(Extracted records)
____________

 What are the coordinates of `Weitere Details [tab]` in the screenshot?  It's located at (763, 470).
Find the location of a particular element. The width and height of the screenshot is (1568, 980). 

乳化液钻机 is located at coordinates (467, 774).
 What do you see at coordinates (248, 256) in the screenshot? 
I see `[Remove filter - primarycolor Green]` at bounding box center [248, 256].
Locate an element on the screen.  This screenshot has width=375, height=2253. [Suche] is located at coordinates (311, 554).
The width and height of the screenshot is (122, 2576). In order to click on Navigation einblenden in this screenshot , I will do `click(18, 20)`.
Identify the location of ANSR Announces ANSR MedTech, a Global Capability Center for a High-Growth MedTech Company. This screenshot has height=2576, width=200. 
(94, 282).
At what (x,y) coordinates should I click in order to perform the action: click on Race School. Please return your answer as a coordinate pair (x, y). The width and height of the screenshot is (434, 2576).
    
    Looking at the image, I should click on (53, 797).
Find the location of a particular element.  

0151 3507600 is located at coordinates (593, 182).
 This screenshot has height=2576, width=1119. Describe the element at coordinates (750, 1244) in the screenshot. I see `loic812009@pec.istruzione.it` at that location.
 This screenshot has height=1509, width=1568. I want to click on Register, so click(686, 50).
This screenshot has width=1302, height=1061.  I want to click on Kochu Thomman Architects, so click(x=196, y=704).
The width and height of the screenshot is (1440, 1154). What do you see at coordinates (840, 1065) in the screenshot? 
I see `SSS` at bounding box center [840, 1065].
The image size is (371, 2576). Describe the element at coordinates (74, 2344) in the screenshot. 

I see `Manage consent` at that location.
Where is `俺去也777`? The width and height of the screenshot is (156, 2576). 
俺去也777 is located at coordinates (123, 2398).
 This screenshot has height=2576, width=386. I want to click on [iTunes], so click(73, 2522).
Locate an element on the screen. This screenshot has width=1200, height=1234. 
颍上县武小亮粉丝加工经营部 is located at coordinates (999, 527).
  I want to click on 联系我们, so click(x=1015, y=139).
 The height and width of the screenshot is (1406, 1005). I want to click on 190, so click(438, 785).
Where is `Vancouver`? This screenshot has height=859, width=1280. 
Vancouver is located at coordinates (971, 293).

____________

• _Goal of the exercise_: What is needed is an exact transcription of every record above.

• _Written response_:
 What are the coordinates of `Weitere Details [tab]` in the screenshot?  It's located at (763, 470).
Find the location of a particular element. The width and height of the screenshot is (1568, 980). 

乳化液钻机 is located at coordinates (467, 774).
 What do you see at coordinates (248, 256) in the screenshot? 
I see `[Remove filter - primarycolor Green]` at bounding box center [248, 256].
Locate an element on the screen.  This screenshot has width=375, height=2253. [Suche] is located at coordinates (311, 554).
The width and height of the screenshot is (122, 2576). In order to click on Navigation einblenden in this screenshot , I will do `click(18, 20)`.
Identify the location of ANSR Announces ANSR MedTech, a Global Capability Center for a High-Growth MedTech Company. This screenshot has height=2576, width=200. 
(94, 282).
At what (x,y) coordinates should I click in order to perform the action: click on Race School. Please return your answer as a coordinate pair (x, y). The width and height of the screenshot is (434, 2576).
    
    Looking at the image, I should click on (53, 797).
Find the location of a particular element.  

0151 3507600 is located at coordinates (593, 182).
 This screenshot has height=2576, width=1119. Describe the element at coordinates (750, 1244) in the screenshot. I see `loic812009@pec.istruzione.it` at that location.
 This screenshot has height=1509, width=1568. I want to click on Register, so click(686, 50).
This screenshot has width=1302, height=1061.  I want to click on Kochu Thomman Architects, so click(x=196, y=704).
The width and height of the screenshot is (1440, 1154). What do you see at coordinates (840, 1065) in the screenshot? 
I see `SSS` at bounding box center [840, 1065].
The image size is (371, 2576). Describe the element at coordinates (74, 2344) in the screenshot. 

I see `Manage consent` at that location.
Where is `俺去也777`? The width and height of the screenshot is (156, 2576). 
俺去也777 is located at coordinates (123, 2398).
 This screenshot has height=2576, width=386. I want to click on [iTunes], so click(73, 2522).
Locate an element on the screen. This screenshot has width=1200, height=1234. 
颍上县武小亮粉丝加工经营部 is located at coordinates (999, 527).
  I want to click on 联系我们, so click(x=1015, y=139).
 The height and width of the screenshot is (1406, 1005). I want to click on 190, so click(438, 785).
Where is `Vancouver`? This screenshot has height=859, width=1280. 
Vancouver is located at coordinates (971, 293).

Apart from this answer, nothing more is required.